The work also affected the gardens of Palazzo Moroni with the replacement of trees and shrubs that were in a critical phytosanitary condition, the integration of ornamental plants in the flowerbeds, the pruning of fit yews and the creation of gravel paths to protect the lawns.


A long and complex project involved the palace’s movable assets: furniture, decorative coverings, works of art and objects that make, in particular the 19th-century rooms now open to the public, an authentic and intact testimony to the way of furnishing and living in a palace of the period. In agreement with the relevant Superintendency, a conservation plan has been initiated, with cataloguing, complete mapping and up-to-date digital documentation, including very high-resolution images of the works of art, realised for the first time thanks to the collaboration with Haltadefinizione. An in-depth restoration, carried out in cooperation with the Centre for Conservation and Restoration La Venaria Reale, was dedicated to the textile apparatus, including antique silk tapestries from the Caserta factory and important upholstered furnishings, and all the clocks were restored to be put back into operation. In addition to restoration and conservation, FAI also provided for the integration and redecoration of some of the spaces open to the public that did not retain their original layout: thanks to the numerous donations of furnishings and objects by private individuals to FAI, it was possible to restore the rooms to their historical appearance, applying a philological criterion of integration where possible, but also interpreting the spirit of the place, as is in FAI’s tradition and its style and method for valorisation.

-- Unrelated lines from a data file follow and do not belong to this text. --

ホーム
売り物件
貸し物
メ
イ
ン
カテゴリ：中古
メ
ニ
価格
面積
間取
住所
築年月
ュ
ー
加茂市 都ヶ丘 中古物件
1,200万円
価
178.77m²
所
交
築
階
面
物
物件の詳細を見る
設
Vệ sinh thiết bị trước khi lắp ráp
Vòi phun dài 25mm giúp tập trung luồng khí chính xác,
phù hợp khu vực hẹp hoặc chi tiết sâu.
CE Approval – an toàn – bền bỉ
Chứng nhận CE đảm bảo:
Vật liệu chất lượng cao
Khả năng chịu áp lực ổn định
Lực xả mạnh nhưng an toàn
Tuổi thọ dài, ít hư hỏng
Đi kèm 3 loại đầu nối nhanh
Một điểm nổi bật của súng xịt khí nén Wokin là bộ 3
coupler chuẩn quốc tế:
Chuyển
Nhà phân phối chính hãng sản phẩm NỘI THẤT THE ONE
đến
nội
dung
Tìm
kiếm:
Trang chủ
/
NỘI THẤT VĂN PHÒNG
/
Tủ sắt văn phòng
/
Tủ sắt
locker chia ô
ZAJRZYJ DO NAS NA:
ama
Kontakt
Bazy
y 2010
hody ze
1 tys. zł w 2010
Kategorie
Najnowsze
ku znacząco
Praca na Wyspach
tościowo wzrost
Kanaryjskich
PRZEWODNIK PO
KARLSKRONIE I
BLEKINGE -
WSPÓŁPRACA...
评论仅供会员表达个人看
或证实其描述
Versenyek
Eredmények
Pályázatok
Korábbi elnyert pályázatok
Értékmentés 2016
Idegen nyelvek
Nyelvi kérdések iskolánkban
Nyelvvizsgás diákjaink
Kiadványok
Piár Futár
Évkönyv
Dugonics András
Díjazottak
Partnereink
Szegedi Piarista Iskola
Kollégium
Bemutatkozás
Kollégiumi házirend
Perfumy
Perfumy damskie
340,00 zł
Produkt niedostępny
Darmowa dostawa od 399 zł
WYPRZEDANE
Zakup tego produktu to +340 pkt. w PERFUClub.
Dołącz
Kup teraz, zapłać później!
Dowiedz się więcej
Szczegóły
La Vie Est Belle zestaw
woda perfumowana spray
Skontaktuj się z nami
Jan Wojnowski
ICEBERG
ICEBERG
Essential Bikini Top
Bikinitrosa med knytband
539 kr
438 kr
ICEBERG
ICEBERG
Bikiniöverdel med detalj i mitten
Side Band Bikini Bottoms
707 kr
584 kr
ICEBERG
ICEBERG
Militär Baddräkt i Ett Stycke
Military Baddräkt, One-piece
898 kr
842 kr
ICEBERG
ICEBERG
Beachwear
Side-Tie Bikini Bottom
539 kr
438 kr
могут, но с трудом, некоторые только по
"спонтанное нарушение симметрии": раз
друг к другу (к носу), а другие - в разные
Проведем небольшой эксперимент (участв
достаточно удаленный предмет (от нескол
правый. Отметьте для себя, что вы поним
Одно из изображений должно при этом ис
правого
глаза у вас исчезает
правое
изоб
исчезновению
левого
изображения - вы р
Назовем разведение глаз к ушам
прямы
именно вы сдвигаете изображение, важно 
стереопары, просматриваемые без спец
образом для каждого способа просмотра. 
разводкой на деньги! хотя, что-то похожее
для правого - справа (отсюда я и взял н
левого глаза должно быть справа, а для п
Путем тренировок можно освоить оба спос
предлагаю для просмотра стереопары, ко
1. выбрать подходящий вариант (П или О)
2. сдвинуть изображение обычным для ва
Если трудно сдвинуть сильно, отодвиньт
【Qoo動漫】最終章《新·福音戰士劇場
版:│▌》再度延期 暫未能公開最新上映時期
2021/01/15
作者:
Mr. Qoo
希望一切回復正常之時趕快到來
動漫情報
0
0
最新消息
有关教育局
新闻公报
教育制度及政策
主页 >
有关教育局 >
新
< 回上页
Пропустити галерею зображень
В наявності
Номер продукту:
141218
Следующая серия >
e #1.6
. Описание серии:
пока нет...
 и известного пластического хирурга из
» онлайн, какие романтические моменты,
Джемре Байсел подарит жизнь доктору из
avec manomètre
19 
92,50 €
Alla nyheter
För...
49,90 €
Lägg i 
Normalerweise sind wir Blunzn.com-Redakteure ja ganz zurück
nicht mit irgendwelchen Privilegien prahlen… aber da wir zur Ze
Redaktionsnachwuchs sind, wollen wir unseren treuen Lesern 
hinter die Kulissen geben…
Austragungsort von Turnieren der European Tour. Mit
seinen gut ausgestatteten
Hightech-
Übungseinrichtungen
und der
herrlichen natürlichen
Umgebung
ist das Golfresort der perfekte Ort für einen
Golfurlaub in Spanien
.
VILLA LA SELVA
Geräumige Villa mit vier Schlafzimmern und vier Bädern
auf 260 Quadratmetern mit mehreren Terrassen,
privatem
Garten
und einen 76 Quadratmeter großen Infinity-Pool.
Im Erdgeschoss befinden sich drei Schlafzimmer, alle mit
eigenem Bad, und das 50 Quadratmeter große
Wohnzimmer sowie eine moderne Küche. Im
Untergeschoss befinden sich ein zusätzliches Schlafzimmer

The restoration site was accompanied by a ‘knowledge site’. Studies and research coordinated by FAI, starting with the family’s historical archive, which is still kept in Palazzo Moroni, have made it possible to update and expand knowledge about the family and the collection, as well as about the palazzo and the neighbourhood. FAI, as is customary in its properties, has translated this knowledge into various tools for introducing and accompanying the visit, including room cards, small publications, podcasts and above all a video narration with immersive projections set up in the large kitchen that tells the story of Palazzo Moroni through historical, unpublished and evocative images, accompanied by a narration entrusted to the voice of actor and baritone Luca Micheletti. A volume published by Skira will also be available from January 2024, thanks to the contribution of Gallerie d’Italia: the actual guide to Palazzo Moroni.


Particular attention has been and will be given to the issue of accessibility thanks to tactile aids for the visually impaired and, as of 2024, a guide in simplified language that makes the visit accessible also to people with intellectual disabilities. Guided tours in sign language  for deaf people will also be organised.